At a natural cut in Glover's Reef, where water surges during the changing of the tide, a diver can free-fall horizontally, whipped along by the strong current. But fish hover without obvious effort, their streamlined bodies designed by nature to keep them in place in such conditions. Jutting from the walls of the cut, like fingers on a huge hand, are lavender tube sponges that eat by filtering tiny plants and animals from the sea. Soft coral sea fans, also filter feeders, bend in the breeze like underwater current that brings them a constant supply of food. The dominant life-form here is the hard coral, which is capable of withstanding the force of very strong wave action.
Where the current exits this canyon, it stirs up sand from the floor of a lagoon, reducing visibility.

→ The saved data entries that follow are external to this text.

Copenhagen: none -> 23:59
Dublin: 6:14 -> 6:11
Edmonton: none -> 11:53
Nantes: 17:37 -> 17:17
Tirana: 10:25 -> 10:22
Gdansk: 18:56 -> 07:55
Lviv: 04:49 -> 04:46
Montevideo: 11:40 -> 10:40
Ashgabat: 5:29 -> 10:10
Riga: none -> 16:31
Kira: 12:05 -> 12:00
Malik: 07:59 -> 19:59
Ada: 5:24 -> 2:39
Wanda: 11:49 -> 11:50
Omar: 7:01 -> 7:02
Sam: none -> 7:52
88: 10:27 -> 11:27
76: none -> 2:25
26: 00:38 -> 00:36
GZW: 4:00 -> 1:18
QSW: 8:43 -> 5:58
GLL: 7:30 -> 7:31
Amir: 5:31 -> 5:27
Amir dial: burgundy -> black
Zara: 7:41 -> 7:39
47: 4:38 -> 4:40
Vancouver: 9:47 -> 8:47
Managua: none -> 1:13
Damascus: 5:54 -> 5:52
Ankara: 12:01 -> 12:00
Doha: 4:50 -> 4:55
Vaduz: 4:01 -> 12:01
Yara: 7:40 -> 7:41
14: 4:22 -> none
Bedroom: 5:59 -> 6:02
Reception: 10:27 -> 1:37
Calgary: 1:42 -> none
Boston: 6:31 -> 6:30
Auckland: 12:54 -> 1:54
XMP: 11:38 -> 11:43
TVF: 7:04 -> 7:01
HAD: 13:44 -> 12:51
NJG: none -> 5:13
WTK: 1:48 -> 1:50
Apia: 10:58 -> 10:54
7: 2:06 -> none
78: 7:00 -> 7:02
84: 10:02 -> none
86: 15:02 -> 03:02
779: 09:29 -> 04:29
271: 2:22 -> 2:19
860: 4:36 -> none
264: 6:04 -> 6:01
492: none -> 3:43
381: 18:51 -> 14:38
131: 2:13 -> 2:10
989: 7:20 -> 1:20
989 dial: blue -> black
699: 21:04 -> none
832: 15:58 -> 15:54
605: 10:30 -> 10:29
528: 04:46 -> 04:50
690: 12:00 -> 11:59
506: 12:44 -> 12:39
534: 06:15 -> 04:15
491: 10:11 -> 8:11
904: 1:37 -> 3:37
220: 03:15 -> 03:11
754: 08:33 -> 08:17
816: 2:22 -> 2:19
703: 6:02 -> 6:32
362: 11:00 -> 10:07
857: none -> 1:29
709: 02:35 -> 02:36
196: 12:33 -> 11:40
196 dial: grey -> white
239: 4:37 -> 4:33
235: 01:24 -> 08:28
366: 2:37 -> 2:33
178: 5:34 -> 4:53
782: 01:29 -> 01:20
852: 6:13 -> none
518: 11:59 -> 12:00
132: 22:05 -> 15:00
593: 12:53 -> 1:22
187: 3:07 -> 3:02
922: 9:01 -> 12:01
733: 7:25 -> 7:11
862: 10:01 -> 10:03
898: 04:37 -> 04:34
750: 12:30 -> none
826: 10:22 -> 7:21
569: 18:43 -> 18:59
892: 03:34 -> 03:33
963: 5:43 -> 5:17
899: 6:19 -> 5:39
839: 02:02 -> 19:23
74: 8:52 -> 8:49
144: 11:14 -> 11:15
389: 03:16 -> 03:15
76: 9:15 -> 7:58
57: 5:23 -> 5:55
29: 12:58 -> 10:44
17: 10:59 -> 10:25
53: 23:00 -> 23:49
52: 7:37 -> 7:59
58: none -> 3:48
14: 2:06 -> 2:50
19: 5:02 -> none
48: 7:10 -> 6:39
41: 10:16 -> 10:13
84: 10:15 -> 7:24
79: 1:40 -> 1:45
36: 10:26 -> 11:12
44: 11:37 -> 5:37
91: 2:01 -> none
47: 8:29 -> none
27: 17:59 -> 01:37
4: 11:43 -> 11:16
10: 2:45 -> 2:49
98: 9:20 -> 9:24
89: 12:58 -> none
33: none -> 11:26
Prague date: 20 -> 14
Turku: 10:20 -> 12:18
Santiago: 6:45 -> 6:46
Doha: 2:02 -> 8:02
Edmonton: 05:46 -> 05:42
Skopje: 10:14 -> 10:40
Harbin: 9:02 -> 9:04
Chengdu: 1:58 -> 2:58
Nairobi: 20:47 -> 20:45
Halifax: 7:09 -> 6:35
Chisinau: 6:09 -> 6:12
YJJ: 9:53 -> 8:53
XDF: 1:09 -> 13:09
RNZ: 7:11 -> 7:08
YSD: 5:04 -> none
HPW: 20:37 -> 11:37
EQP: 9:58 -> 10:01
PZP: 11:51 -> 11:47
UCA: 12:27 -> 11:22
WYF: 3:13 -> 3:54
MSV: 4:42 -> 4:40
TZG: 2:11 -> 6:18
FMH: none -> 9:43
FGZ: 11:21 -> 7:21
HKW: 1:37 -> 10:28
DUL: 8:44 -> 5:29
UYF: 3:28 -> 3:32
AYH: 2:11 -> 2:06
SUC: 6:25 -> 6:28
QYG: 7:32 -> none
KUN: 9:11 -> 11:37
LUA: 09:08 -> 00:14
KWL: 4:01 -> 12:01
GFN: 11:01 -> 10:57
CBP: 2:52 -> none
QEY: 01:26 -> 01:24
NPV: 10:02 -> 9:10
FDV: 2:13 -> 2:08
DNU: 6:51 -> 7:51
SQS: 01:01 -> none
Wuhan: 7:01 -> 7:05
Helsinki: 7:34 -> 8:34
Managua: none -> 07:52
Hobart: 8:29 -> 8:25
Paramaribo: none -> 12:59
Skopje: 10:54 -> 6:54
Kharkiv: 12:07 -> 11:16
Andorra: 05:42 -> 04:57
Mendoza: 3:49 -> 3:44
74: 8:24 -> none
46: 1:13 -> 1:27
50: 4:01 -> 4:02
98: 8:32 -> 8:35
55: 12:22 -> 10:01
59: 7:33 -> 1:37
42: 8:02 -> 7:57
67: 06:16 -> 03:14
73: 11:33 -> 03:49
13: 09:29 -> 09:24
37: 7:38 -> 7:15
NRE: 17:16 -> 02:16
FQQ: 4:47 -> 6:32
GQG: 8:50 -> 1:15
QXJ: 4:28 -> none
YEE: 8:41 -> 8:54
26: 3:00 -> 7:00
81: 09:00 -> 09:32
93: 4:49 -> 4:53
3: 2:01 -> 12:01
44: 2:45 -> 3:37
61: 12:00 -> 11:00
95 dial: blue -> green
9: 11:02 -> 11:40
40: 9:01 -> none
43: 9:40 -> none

Somewhere near the bottom, turtles and manatees leisurely feed on sea grasses, while small coral heads form mini-reefs alive with tiny fish.
Across the lagoon is the Hol Chan Marine Reserve, a small area off Ambergris Cay where the tangled roots of a mangrove forest reach into the water. Even here, small fish dart among the roots, looking for meals or protection from predators.
Hol Chan, which is Maya for "the cut," was established in 1987. It encompasses all three habitats of the barrier reef ecosystem: reef, lagoon, and mangroves. Although separate, each area depends on the others. Marine scientist Jacque Carter, who has long studied Belize's fish, writes: "The mangroves are a feeding and breeding ground for reef fishes; they also trap silt and sediment runoff before it reaches the reef. The lagoon is...a feeding ground for many reef fishes, and the sea grasses...trap reef-smothering particles [keeping them] from reaching the lagoon, mangroves and shore areas from destructive wave action. If one area is damaged, the others are also affected – which is why it is important to protect the entire system, and not just the beautiful coral reef."